[WHAT YOU ARE ASKED TO DO]: Each line of the data that includes "sotib" must be copied.

Records contained in a dataset:
+++
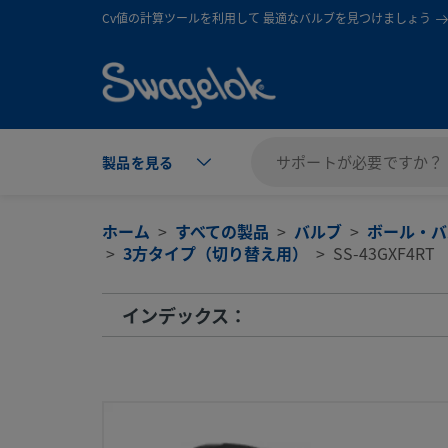
text.skipToContent
text.skipToNavigation
Cv値の計算ツールを利用して 最適なバルブを見つけましょう
製品を見る
ホーム
すべての製品
バルブ
ボール・バ
3方タイプ（切り替え用）
SS-43GXF4RT
インデックス：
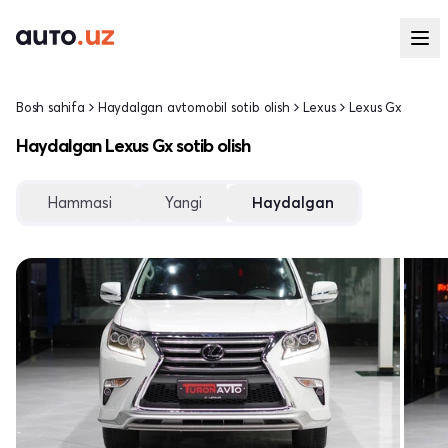
Bosh sahifa
Haydalgan avtomobil sotib olish
Lexus
Lexus Gx
Haydalgan Lexus Gx sotib olish
Hammasi
Yangi
Haydalgan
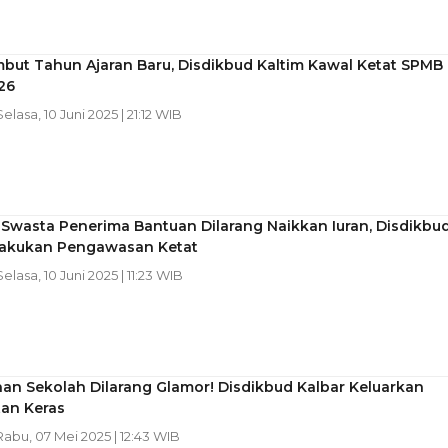
but Tahun Ajaran Baru, Disdikbud Kaltim Kawal Ketat SPMB
26
Selasa, 10 Juni 2025 | 21:12 WIB
Swasta Penerima Bantuan Dilarang Naikkan Iuran, Disdikbu
Lakukan Pengawasan Ketat
Selasa, 10 Juni 2025 | 11:23 WIB
an Sekolah Dilarang Glamor! Disdikbud Kalbar Keluarkan
tan Keras
 Rabu, 07 Mei 2025 | 12:43 WIB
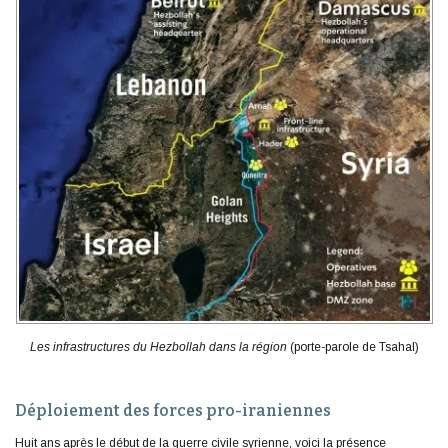
Les infrastructures du Hezbollah dans la région
(porte-parole de Tsahal)
Déploiement des forces pro-iraniennes
Huit ans après le début de la guerre civile syrienne, voici la présence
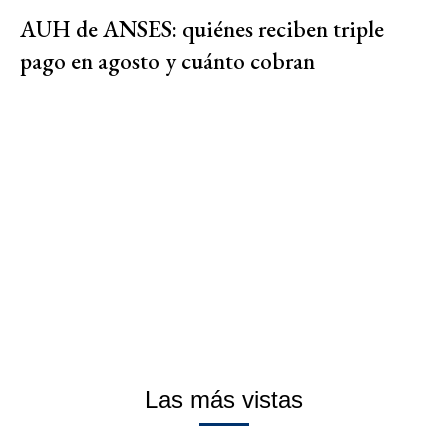
AUH de ANSES: quiénes reciben triple
pago en agosto y cuánto cobran
Las más vistas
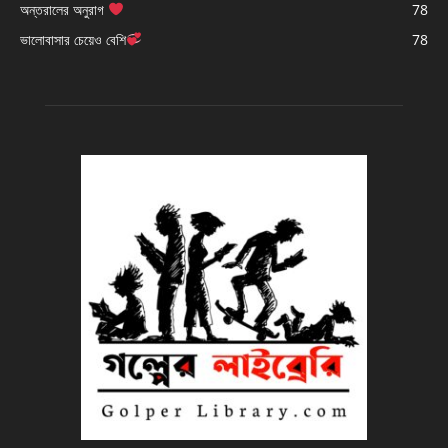
অন্তরালের অনুরাগ
78
ভালোবাসার চেয়েও বেশি
78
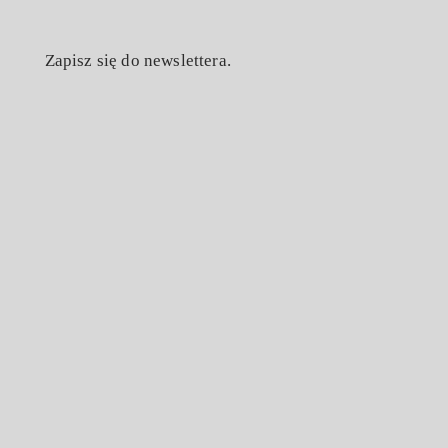
Zapisz się do newslettera.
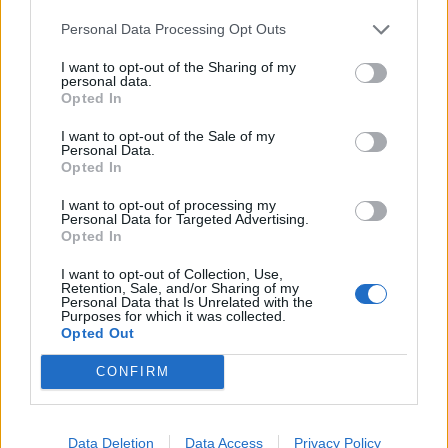
Infortunato
0 - 0
%
Personal Data Processing Opt Outs
Inutilizzato
1 - 3
%
I want to opt-out of the Sharing of my
personal data.
Opted In
I want to opt-out of the Sale of my
Personal Data.
Opted In
I want to opt-out of processing my
Personal Data for Targeted Advertising.
Scarica riepilogo
Scarica
Opted In
stagionale
I want to opt-out of Collection, Use,
Retention, Sale, and/or Sharing of my
Giornata
Voto
FV
Entrato
Uscito
Bonus/Malus
Personal Data that Is Unrelated with the
Purposes for which it was collected.
LIV
-
ARS
Opted Out
1
CONFIRM
AST
-
LIV
2
EVE
-
LIV
3
Data Deletion
Data Access
Privacy Policy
+++
[RESPONSE]:
Haydalgan avtomobil sotib olish
Haydalgan Lexus Gx sotib olish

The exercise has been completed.